Présence de cancérogènes dans les toners
Pendant longtemps, les salariés ne prêtent pas attention à ces « petits » maux quotidiens. Ils s’habituent, et rentrent chez eux sans prendre soin ni de se doucher, ni de se changer. « Nous avons été négligents, regrette Jean-Michel Gillet. Mais la direction ne nous a pas aidés. Ils n’ont cessé de nous assurer que les poussières de toners, "ce n’était pas très grave" » . Et puis, en 2010, Jean-Michel Gillet emmène à l’infirmerie un collègue qui saigne du nez après avoir pris en charge un colis de toner éventré. Il se dit que quelque chose ne va pas, et s’adresse au médecin de la Poste. La direction régionale des risques professionnels d’Ile-de-France, qui vient visiter la plate-forme de tri, estime qu’il faut prendre le sujet au sérieux, et recommande de ventiler les postes de travail.

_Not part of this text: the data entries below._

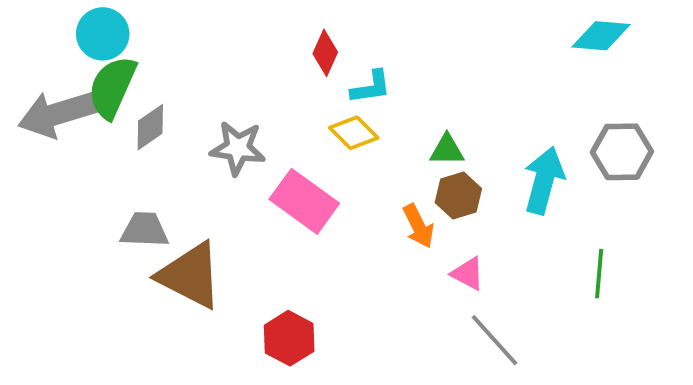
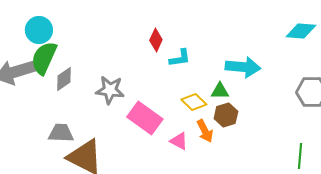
yellow diamond: (354, 133) -> (194, 102), moved
cyan arrow: (544, 180) -> (243, 67), moved, turned 80
pink triangle: (468, 274) -> (179, 141), moved

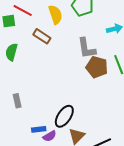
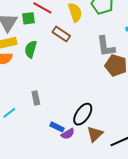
blue rectangle: (39, 129) -> (57, 127), turned 32

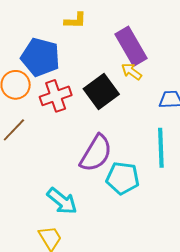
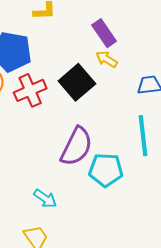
purple rectangle: (131, 46) -> (104, 33), size x0.7
cyan arrow: (62, 201) -> (45, 199), size x0.7

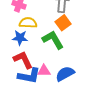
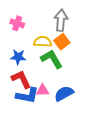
yellow semicircle: (28, 23) -> (43, 42), moved

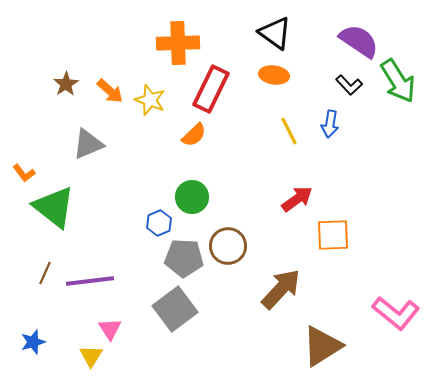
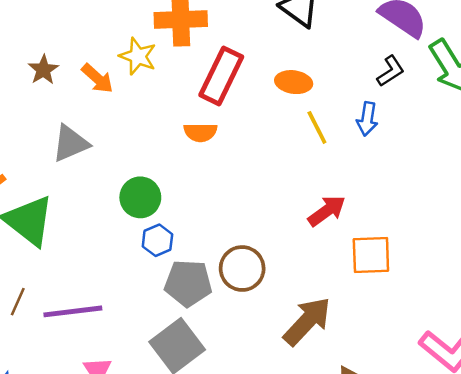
orange ellipse: (274, 75) -> (294, 82), moved
black L-shape: (349, 85) -> (391, 71), turned -80
yellow star: (150, 100) -> (138, 56), moved
orange semicircle: (194, 135) -> (200, 132), turned 44
green circle: (192, 197) -> (140, 197), moved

Quelques mois plus tard, les salariés apprennent que les poudres de toners contiennent de l’oxyde de fer, qui peut endommager les voies respiratoires ; mais aussi du noir de carbone et du titane, classés cancérogènes probables ; ainsi que du chrome et du zinc, cancérogènes avérés [1].
Sur la chaîne de tri, aucune modification d’envergure ne suit ces premières révélations. La direction met à disposition des salariés un kit de protection comprenant un masque, des lunettes et des gants. « Ce kit ne sert à rien, tranche Jean-Michel Gillet. Une fois que l’on s’est aperçus que le colis est éventré, c’est trop tard, puisque nous avons déjà respiré les poussières ! » S’ils sont les plus exposés, les salariés qui sont sur la machine de tri ne sont pas les seuls à être en contact avec les poussières de toners.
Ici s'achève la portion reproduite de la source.